+++ Recorded data +++

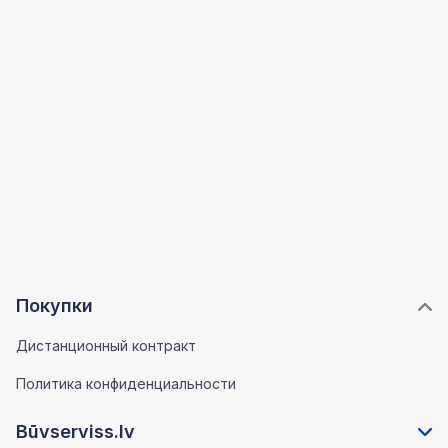
Покупки
Дистанционный контракт
Политика конфиденциальности
Būvserviss.lv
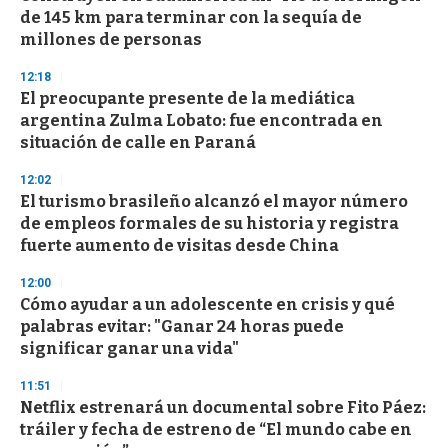
de 145 km para terminar con la sequía de
millones de personas
12:18
El preocupante presente de la mediática
argentina Zulma Lobato: fue encontrada en
situación de calle en Paraná
12:02
El turismo brasileño alcanzó el mayor número
de empleos formales de su historia y registra
fuerte aumento de visitas desde China
12:00
Cómo ayudar a un adolescente en crisis y qué
palabras evitar: "Ganar 24 horas puede
significar ganar una vida"
11:51
Netflix estrenará un documental sobre Fito Páez:
tráiler y fecha de estreno de “El mundo cabe en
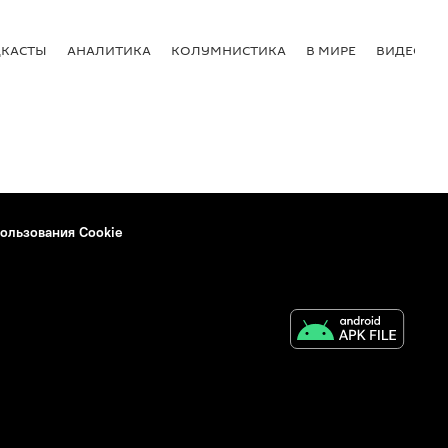
КАСТЫ
АНАЛИТИКА
КОЛУМНИСТИКА
В МИРЕ
ВИДЕО
ользования Cookie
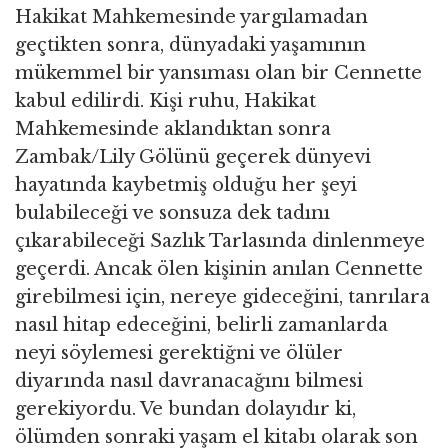
Hakikat Mahkemesinde yargılamadan
geçtikten sonra, dünyadaki yaşamının
mükemmel bir yansıması olan bir Cennette
kabul edilirdi. Kişi ruhu, Hakikat
Mahkemesinde aklandıktan sonra
Zambak/Lily Gölünü geçerek dünyevi
hayatında kaybetmiş olduğu her şeyi
bulabileceği ve sonsuza dek tadını
çıkarabileceği Sazlık Tarlasında dinlenmeye
geçerdi. Ancak ölen kişinin anılan Cennette
girebilmesi için, nereye gideceğini, tanrılara
nasıl hitap edeceğini, belirli zamanlarda
neyi söylemesi gerektiğni ve ölüler
diyarında nasıl davranacağını bilmesi
gerekiyordu. Ve bundan dolayıdır ki,
ölümden sonraki yaşam el kitabı olarak son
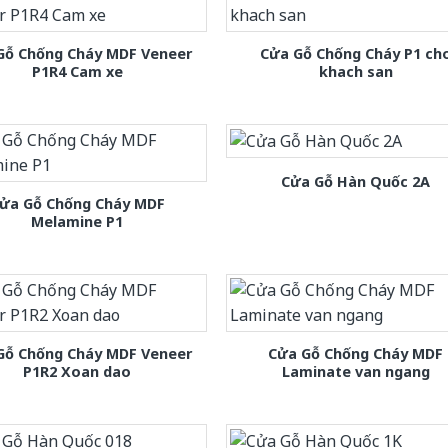
Gỗ Chống Cháy MDF Veneer
Cửa Gỗ Chống Cháy P1 ch
P1R4 Cam xe
khach san
Cửa Gỗ Hàn Quốc 2A
ửa Gỗ Chống Cháy MDF
Melamine P1
Gỗ Chống Cháy MDF Veneer
Cửa Gỗ Chống Cháy MDF
P1R2 Xoan dao
Laminate van ngang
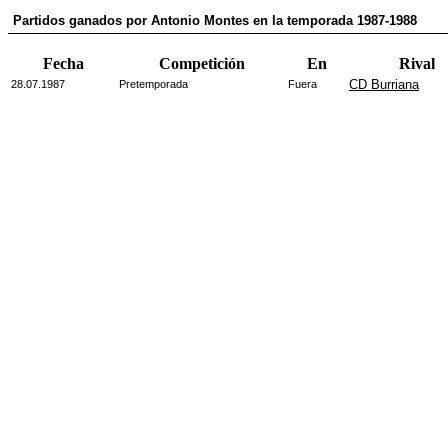
Partidos ganados por Antonio Montes en la temporada 1987-1988
Fecha
Competición
En
Rival
CD Burriana
28.07.1987
Pretemporada
Fuera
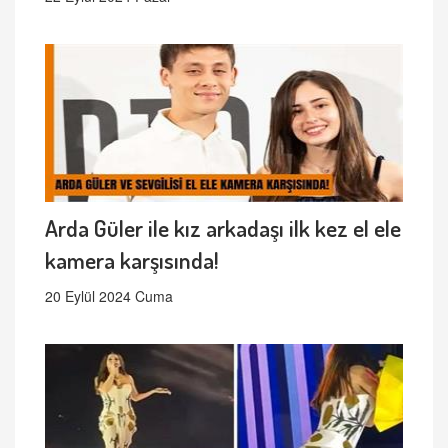
Arda Güler ile kız arkadaşı ilk kez el ele
kamera karşısında!
20 Eylül 2024 Cuma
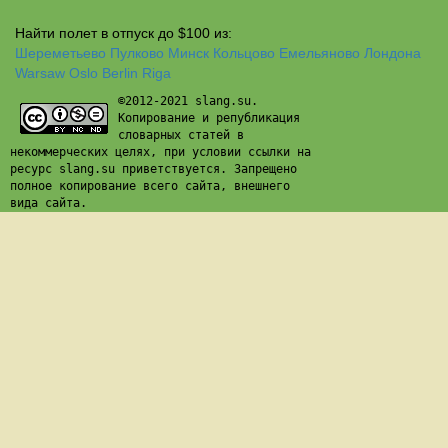
Найти полет в отпуск до $100 из:
Шереметьево
Пулково
Минск
Кольцово
Емельяново
Лондона
Warsaw
Oslo
Berlin
Riga
©2012-2021 slang.su.
Копирование и републикация
словарных статей в
некоммерческих целях, при условии ссылки на
ресурс slang.su приветствуется. Запрещено
полное копирование всего сайта, внешнего
вида сайта.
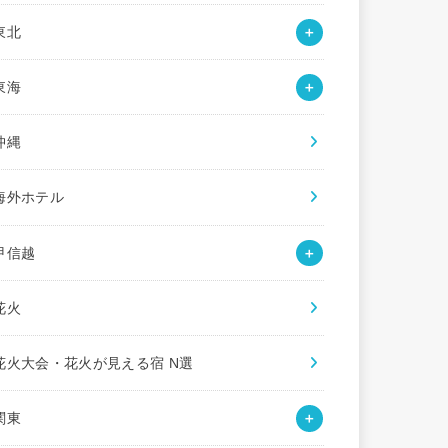
東北
東海
沖縄
海外ホテル
甲信越
花火
花火大会・花火が見える宿 N選
関東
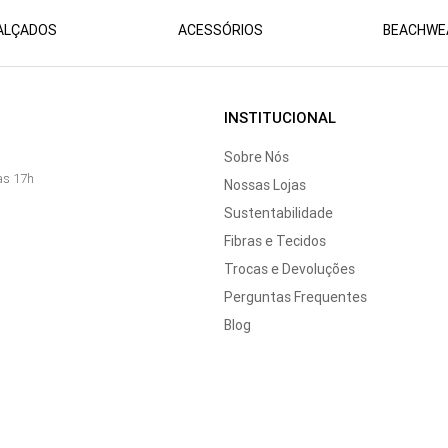
ALÇADOS
ACESSÓRIOS
BEACHWE
INSTITUCIONAL
Sobre Nós
às 17h
Nossas Lojas
Sustentabilidade
Fibras e Tecidos
Trocas e Devoluções
Perguntas Frequentes
Blog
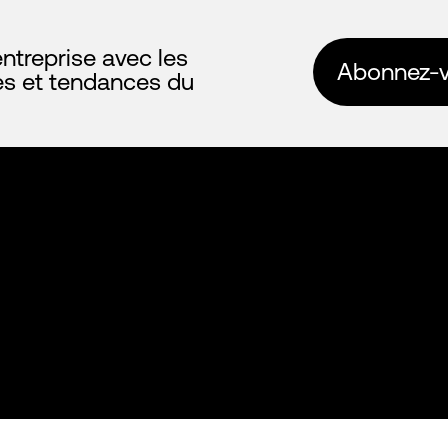
ntreprise avec les
Abonnez-vo
es et tendances du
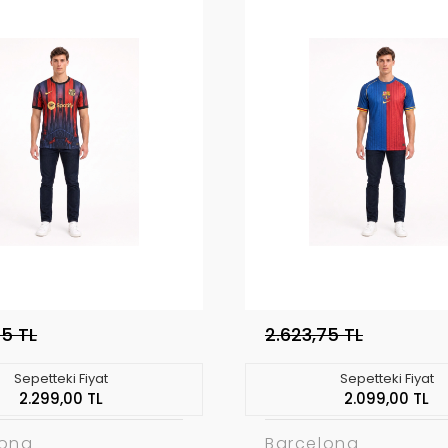
75 TL
2.623,75 TL
Sepetteki Fiyat
Sepetteki Fiyat
2.299,00 TL
2.099,00 TL
lona
Barcelona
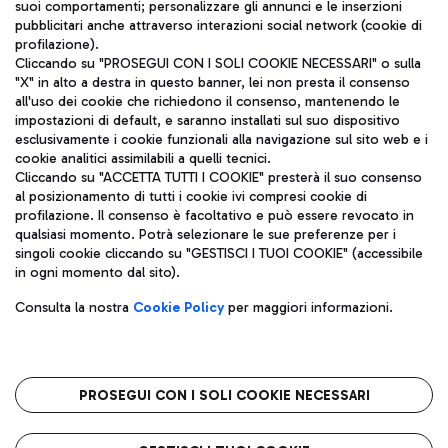
suoi comportamenti; personalizzare gli annunci e le inserzioni
pubblicitari anche attraverso interazioni social network (cookie di
profilazione).
Cliccando su "PROSEGUI CON I SOLI COOKIE NECESSARI" o sulla
"X" in alto a destra in questo banner, lei non presta il consenso
all'uso dei cookie che richiedono il consenso, mantenendo le
impostazioni di default, e saranno installati sul suo dispositivo
esclusivamente i cookie funzionali alla navigazione sul sito web e i
Aeroporti di Roma S.p.A. - Società soggetta a direzione e
cookie analitici assimilabili a quelli tecnici.
coordinamento di Mundys S.p.A.
Cliccando su "ACCETTA TUTTI I COOKIE" presterà il suo consenso
al posizionamento di tutti i cookie ivi compresi cookie di
Codice fiscale e Registro delle Imprese di Roma 13032990155 P.
profilazione. Il consenso è facoltativo e può essere revocato in
IVA 06572251004
qualsiasi momento. Potrà selezionare le sue preferenze per i
Capitale sociale 62.224.743,00 int. vers.
singoli cookie cliccando su "GESTISCI I TUOI COOKIE" (accessibile
Sede legale: Via Pier Paolo Racchetti 1 - 00054 Fiumicino (RM)
in ogni momento dal sito).
telefono +39 06 65951
Privacy policy
Note legali
Consulta la nostra
Cookie Policy
per maggiori informazioni.
Mappa sito
Accessibilità
Roma FCO
L'aeroporto stellato
PROSEGUI CON I SOLI COOKIE NECESSARI
QUALITÀ
SOSTENIBILITÀ
INNOVAZIONE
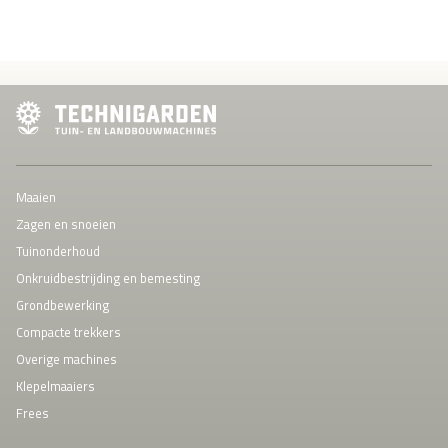
Maaien
Zagen en snoeien
Tuinonderhoud
Onkruidbestrijding en bemesting
Grondbewerking
Compacte trekkers
Overige machines
Klepelmaaiers
Frees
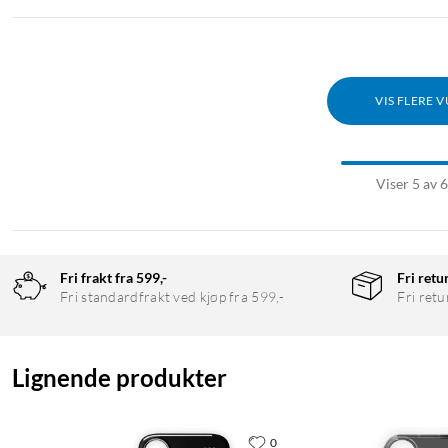
VIS FLERE 
Viser 5 av 
Fri frakt fra 599,-
Fri retu
Fri standardfrakt ved kjøp fra 599,-
Fri retu
Lignende produkter
0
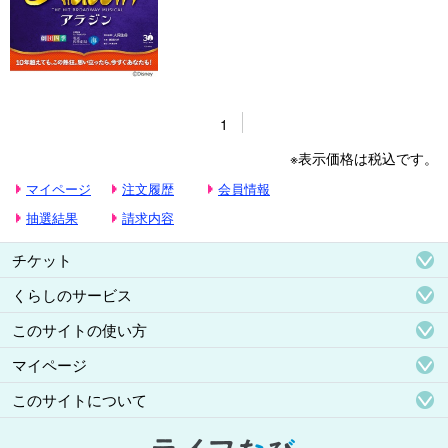
1
※表示価格は税込です。
マイページ
注文履歴
会員情報
抽選結果
請求内容
チケット
くらしのサービス
このサイトの使い方
マイページ
このサイトについて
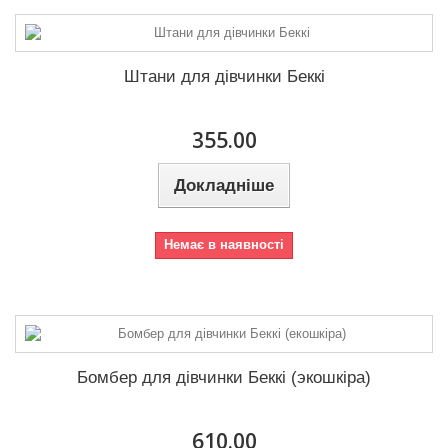
158
29
Колір
164
31
Штани для дівчинки Беккі
170
6
355.00
Докладніше
Немає в наявності
Бомбер для дівчинки Беккі (экошкіра)
610.00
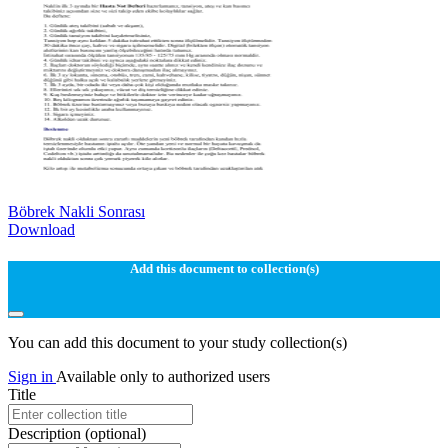
Böbrek Nakli Sonrası
Download
Add this document to collection(s)
You can add this document to your study collection(s)
Sign in
Available only to authorized users
Title
Description
(optional)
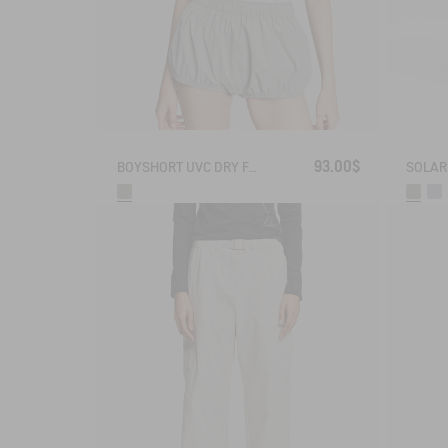
93.00$
BOYSHORT UVC DRY FAST TEXTILE® BY INDIA MAHDAVI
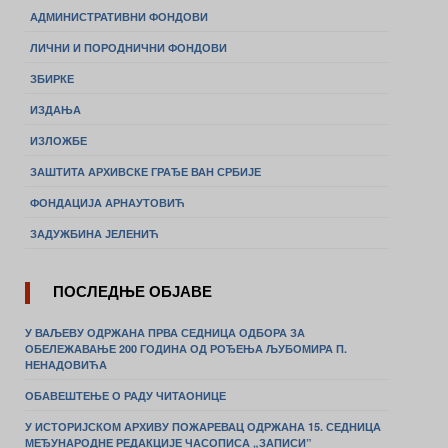
АДМИНИСТРАТИВНИ ФОНДОВИ
ЛИЧНИ И ПОРОДНИЧНИ ФОНДОВИ
ЗБИРКЕ
ИЗДАЊА
ИЗЛОЖБЕ
ЗАШТИТА АРХИВСКЕ ГРАЂЕ ВАН СРБИЈЕ
ФОНДАЦИЈА АРНАУТОВИЋ
ЗАДУЖБИНА ЈЕЛЕНИЋ
ПОСЛЕДЊЕ ОБЈАВЕ
У ВАЉЕВУ ОДРЖАНА ПРВА СЕДНИЦА ОДБОРА ЗА
ОБЕЛЕЖАВАЊЕ 200 ГОДИНА ОД РОЂЕЊА ЉУБОМИРА П.
НЕНАДОВИЋА
ОБАВЕШТЕЊЕ О РАДУ ЧИТАОНИЦЕ
У ИСТОРИЈСКОМ АРХИВУ ПОЖАРЕВАЦ ОДРЖАНА 15. СЕДНИЦА
МЕЂУНАРОДНЕ РЕДАКЦИЈЕ ЧАСОПИСА „ЗАПИСИ”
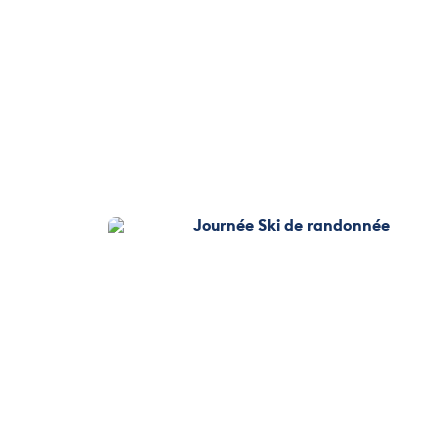
Journée Ski de randonné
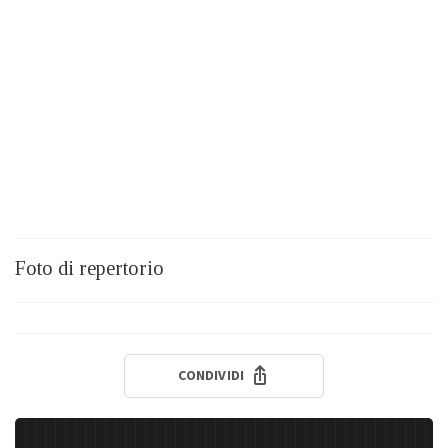
Foto di repertorio
CONDIVIDI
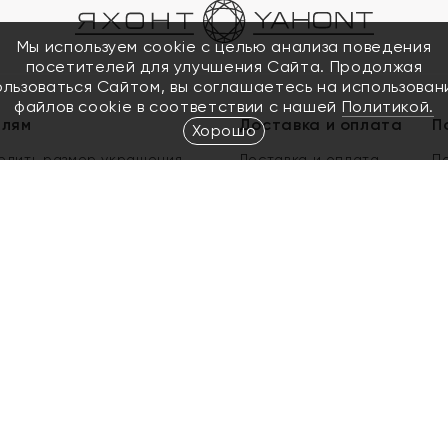
Мы используем cookie с целью анализа поведения
посетителей для улучшения Сайта. Продолжая
ользоваться Сайтом, вы соглашаетесь на использован
файлов cookie в соответствии с нашей
Политикой.
елям
Доставка и оплата
П
Хорошо
елить размер украшения
Доставка и оплата
П
п
обмен золота
ый подарочный сертификат
ользования Электронным
м сертификатом «Яхонт»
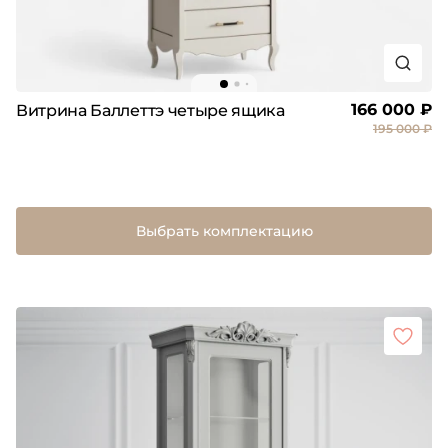
166 000 ₽
Витрина Баллеттэ четыре ящика
195 000 ₽
Выбрать комплектацию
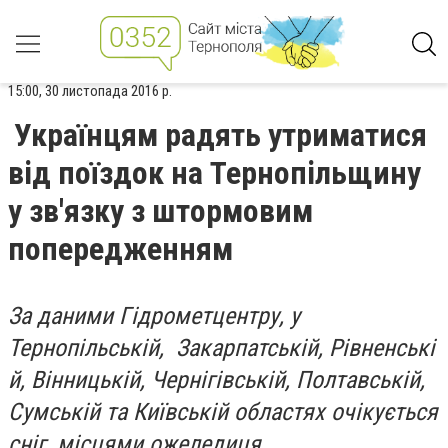
15:00, 30 листопада 2016 р.
Українцям радять утриматися
від поїздок на Тернопільщину
у зв'язку з штормовим
попередженням
За даними Гідрометцентру, у
Тернопільській, Закарпатській,
Рівненські
й, Вінницькій, Чернігівській, Полтавській,
Сумській та Київській областях очікується
сніг, місцями ожеледиця
.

+++

Please leave the images out and retype the rest of the material exactly.

Покупки
Дистанционный контракт
Политика конфиденциальности
Būvserviss.lv
de 145 km para terminar con la sequía de
millones de personas
12:18
El preocupante presente de la mediática
argentina Zulma Lobato: fue encontrada en
situación de calle en Paraná
12:02
El turismo brasileño alcanzó el mayor número
de empleos formales de su historia y registra
fuerte aumento de visitas desde China
12:00
Cómo ayudar a un adolescente en crisis y qué
palabras evitar: "Ganar 24 horas puede
significar ganar una vida"
11:51
Netflix estrenará un documental sobre Fito Páez:
tráiler y fecha de estreno de “El mundo cabe en
КАСТЫ
АНАЛИТИКА
КОЛУМНИСТИКА
В МИРЕ
ВИДЕО
ользования Cookie
Hakikat Mahkemesinde yargılamadan
geçtikten sonra, dünyadaki yaşamının
mükemmel bir yansıması olan bir Cennette
kabul edilirdi. Kişi ruhu, Hakikat
Mahkemesinde aklandıktan sonra
Zambak/Lily Gölünü geçerek dünyevi
hayatında kaybetmiş olduğu her şeyi
bulabileceği ve sonsuza dek tadını
çıkarabileceği Sazlık Tarlasında dinlenmeye
geçerdi. Ancak ölen kişinin anılan Cennette
girebilmesi için, nereye gideceğini, tanrılara
nasıl hitap edeceğini, belirli zamanlarda
neyi söylemesi gerektiğni ve ölüler
diyarında nasıl davranacağını bilmesi
gerekiyordu. Ve bundan dolayıdır ki,
ölümden sonraki yaşam el kitabı olarak son
Gỗ Chống Cháy MDF Veneer
Cửa Gỗ Chống Cháy P1 ch
P1R4 Cam xe
khach san
Cửa Gỗ Hàn Quốc 2A
ửa Gỗ Chống Cháy MDF
Melamine P1
Gỗ Chống Cháy MDF Veneer
Cửa Gỗ Chống Cháy MDF
P1R2 Xoan dao
Laminate van ngang
Partidos ganados por Antonio Montes en la temporada 1987-1988
Fecha
Competición
En
Rival
CD Burriana
28.07.1987
Pretemporada
Fuera
Arda Güler ile kız arkadaşı ilk kez el ele
kamera karşısında!
20 Eylül 2024 Cuma
Найти полет в отпуск до $100 из:
Шереметьево
Пулково
Минск
Кольцово
Емельяново
Лондона
Warsaw
Oslo
Berlin
Riga
©2012-2021 slang.su.
Копирование и републикация
словарных статей в
некоммерческих целях, при условии ссылки на
ресурс slang.su приветствуется. Запрещено
полное копирование всего сайта, внешнего
вида сайта.
東北
東海
沖縄
海外ホテル
甲信越
花火
花火大会・花火が見える宿 N選
関東
ALÇADOS
ACESSÓRIOS
BEACHWE
INSTITUCIONAL
Sobre Nós
às 17h
Nossas Lojas
Sustentabilidade
Fibras e Tecidos
Trocas e Devoluções
Perguntas Frequentes
Blog
ntreprise avec les
Abonnez-vo
es et tendances du
75 TL
2.623,75 TL
Sepetteki Fiyat
Sepetteki Fiyat
2.299,00 TL
2.099,00 TL
lona
Barcelona
suoi comportamenti; personalizzare gli annunci e le inserzioni
pubblicitari anche attraverso interazioni social network (cookie di
profilazione).
Cliccando su "PROSEGUI CON I SOLI COOKIE NECESSARI" o sulla
"X" in alto a destra in questo banner, lei non presta il consenso
all'uso dei cookie che richiedono il consenso, mantenendo le
impostazioni di default, e saranno installati sul suo dispositivo
esclusivamente i cookie funzionali alla navigazione sul sito web e i
Aeroporti di Roma S.p.A. - Società soggetta a direzione e
cookie analitici assimilabili a quelli tecnici.
coordinamento di Mundys S.p.A.
Cliccando su "ACCETTA TUTTI I COOKIE" presterà il suo consenso
al posizionamento di tutti i cookie ivi compresi cookie di
Codice fiscale e Registro delle Imprese di Roma 13032990155 P.
profilazione. Il consenso è facoltativo e può essere revocato in
IVA 06572251004
qualsiasi momento. Potrà selezionare le sue preferenze per i
Capitale sociale 62.224.743,00 int. vers.
singoli cookie cliccando su "GESTISCI I TUOI COOKIE" (accessibile
Sede legale: Via Pier Paolo Racchetti 1 - 00054 Fiumicino (RM)
in ogni momento dal sito).
telefono +39 06 65951
Privacy policy
Note legali
Consulta la nostra
Cookie Policy
per maggiori informazioni.
Mappa sito
Accessibilità
Roma FCO
L'aeroporto stellato
PROSEGUI CON I SOLI COOKIE NECESSARI
QUALITÀ
SOSTENIBILITÀ
INNOVAZIONE
Maaien
Zagen en snoeien
Tuinonderhoud
Onkruidbestrijding en bemesting
Grondbewerking
Compacte trekkers
Overige machines
Klepelmaaiers
Frees
VIS FLERE 
Viser 5 av 
Fri frakt fra 599,-
Fri retu
Fri standardfrakt ved kjøp fra 599,-
Fri retu
Lignende produkter
0
1
※表示価格は税込です。
マイページ
注文履歴
会員情報
抽選結果
請求内容
チケット
くらしのサービス
このサイトの使い方
マイページ
このサイトについて
158
29
Колір
164
31
Штани для дівчинки Беккі
170
6
355.00
Докладніше
Немає в наявності
Бомбер для дівчинки Беккі (экошкіра)
610.00
Böbrek Nakli Sonrası
Download
Add this document to collection(s)
You can add this document to your study collection(s)
Sign in
Available only to authorized users
Title
Description
(optional)
93.00$
BOYSHORT UVC DRY FAST TEXTILE® BY INDIA MAHDAVI
АДМИНИСТРАТИВНИ ФОНДОВИ
ЛИЧНИ И ПОРОДНИЧНИ ФОНДОВИ
ЗБИРКЕ
ИЗДАЊА
ИЗЛОЖБЕ
ЗАШТИТА АРХИВСКЕ ГРАЂЕ ВАН СРБИЈЕ
ФОНДАЦИЈА АРНАУТОВИЋ
ЗАДУЖБИНА ЈЕЛЕНИЋ
ПОСЛЕДЊЕ ОБЈАВЕ
У ВАЉЕВУ ОДРЖАНА ПРВА СЕДНИЦА ОДБОРА ЗА
ОБЕЛЕЖАВАЊЕ 200 ГОДИНА ОД РОЂЕЊА ЉУБОМИРА П.
НЕНАДОВИЋА
ОБАВЕШТЕЊЕ О РАДУ ЧИТАОНИЦЕ
У ИСТОРИЈСКОМ АРХИВУ ПОЖАРЕВАЦ ОДРЖАНА 15. СЕДНИЦА
МЕЂУНАРОДНЕ РЕДАКЦИЈЕ ЧАСОПИСА „ЗАПИСИ”
Journée Ski de randonné
Foto di repertorio
CONDIVIDI
Мы используем cookie с целью анализа поведения
посетителей для улучшения Сайта. Продолжая
ользоваться Сайтом, вы соглашаетесь на использован
файлов cookie в соответствии с нашей
Политикой.
елям
Доставка и оплата
П
Хорошо
елить размер украшения
Доставка и оплата
П
п
обмен золота
ый подарочный сертификат
ользования Электронным
м сертификатом «Яхонт»
166 000 ₽
Витрина Баллеттэ четыре ящика
195 000 ₽
Выбрать комплектацию
15:00, 30 листопада 2016 р.
Українцям радять утриматися
від поїздок на Тернопільщину
у зв'язку з штормовим
попередженням
За даними Гідрометцентру, у
Тернопільській, Закарпатській,
Рівненські
й, Вінницькій, Чернігівській, Полтавській,
Сумській та Київській областях очікується
сніг, місцями ожеледиця
.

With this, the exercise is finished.